[Work instruction]:
All lines from the one that contains "Naše vijesti ne morate da provjeravate" through the final line of the entries must be repeated exactly. No other lines belong in the output.

Top of Data for review

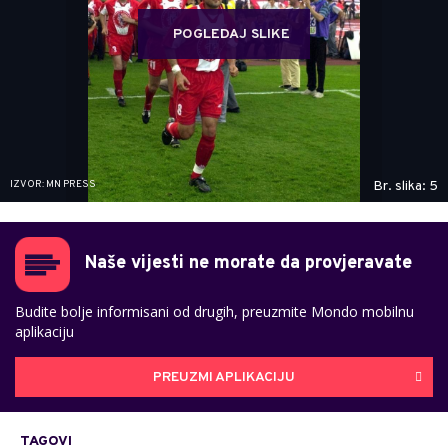
POGLEDAJ SLIKE
IZVOR: MN PRESS
Br. slika: 5
Naše vijesti ne morate da provjeravate
Budite bolje informisani od drugih, preuzmite Mondo mobilnu
aplikaciju
PREUZMI APLIKACIJU
TAGOVI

Bottom of Data for review

[Solution to the exercise]:
Naše vijesti ne morate da provjeravate
Budite bolje informisani od drugih, preuzmite Mondo mobilnu
aplikaciju
PREUZMI APLIKACIJU
TAGOVI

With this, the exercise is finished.